Games : 18924.68896765618
Book : 8498.333333333334
Food & Drink : 20179.093023255813
Health & Fitness : 19952.315789473683
Music : 56482.02985074627
Business : 6367.8
Navigation : 25972.05
Sports : 20128.974683544304
Shopping : 18746.677685950413
Education : 6266.333333333333
Lifestyle : 8978.308510638299
Productivity : 19053.887096774193
Finance : 13522.261904761905
Reference : 67447.9
Social Networking : 53078.195804195806
Medical : 459.75
News : 15892.724137931034
Weather : 47220.93548387097
Catalogs : 1779.5555555555557
Utilities : 14010.100917431193
Travel : 20216.01785714286
Entertainment : 10822.961077844311
Photo & Video : 27249.892215568863


The most number of user ratings for app per genre is for social networking and Music category. This space is mainly dominated by giants like Facebook, Twitter, Google and Spotify.  


### Popular Android apps by genre

In [15]:
genre_android = freq_table(android_free_apps, -4)
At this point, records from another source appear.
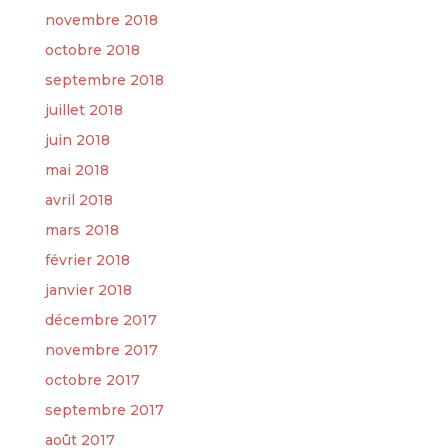
novembre 2018
octobre 2018
septembre 2018
juillet 2018
juin 2018
mai 2018
avril 2018
mars 2018
février 2018
janvier 2018
décembre 2017
novembre 2017
octobre 2017
septembre 2017
août 2017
for genre in genre_android:
    total_installs = 0
    genre_len = 0
    for app in android_free_apps:
        n_installs = app[5]
        if genre == app[-4]:
            n_installs = n_installs.replace(',', '')
            n_installs = n_installs.replace('+', '')
            n_installs = float(n_installs)
            total_installs+=n_installs
            genre_len+=1
    average = (total_installs/genre_len)
    print(genre," : ",average)   

Action  :  12603588.872727273
Casual;Action & Adventure  :  12916666.666666666
Role Playing;Action & Adventure  :  7000000.0
Sports  :  4596842.615635179
Arcade;Action & Adventure  :  3190909.1818181816
Word  :  9094458.695652174
Board;Action & Adventure  :  3000000.0
Casual;Creativity  :  5333333.333333333
Entertainment;Brain Games  :  3314285.714285714
Adventure  :  4922785.333333333
Lifestyle  :  1412998.3449275363
Strategy;Action & Adventure  :  1000000.0
Casual;Pretend Play  :  6957142.857142857
Music  :  9445583.333333334
Video Players & Editors  :  24947335.796178345
Productivity  :  16787331.344927534
Casual  :  19630958.51612903
Racing;Pretend Play  :  1000000.0
Social  :  23253652.127118643
Travel & Local  :  14051476.145631067
Art & Design;Pretend Play  :  500000.0
Entertainment;Creativity  :  4000000.0
Casual;Brain Games  :  1425916.6666666667
Puzzle;Action & Adventure  :  18366666.666666668
Auto & Vehicles  :  647317.8170731707
Food & Drink  :  1924897.7363636363
Lifestyle

So on an average communication genre has the most number of installs. 

## Conclusion

We tried to assess the two datasets by cleaning and analysing them. We could see that for the ios dataset, apps in social networking and music category are more popular whereas for the android dataset, apps in the communication is greatly popular. The metrics used for the analysis are the genre, category, user ratings and the number of installs. These meaningful insights can be used to make data driven decision while creating new applications for the contemporary mobile appplication markets.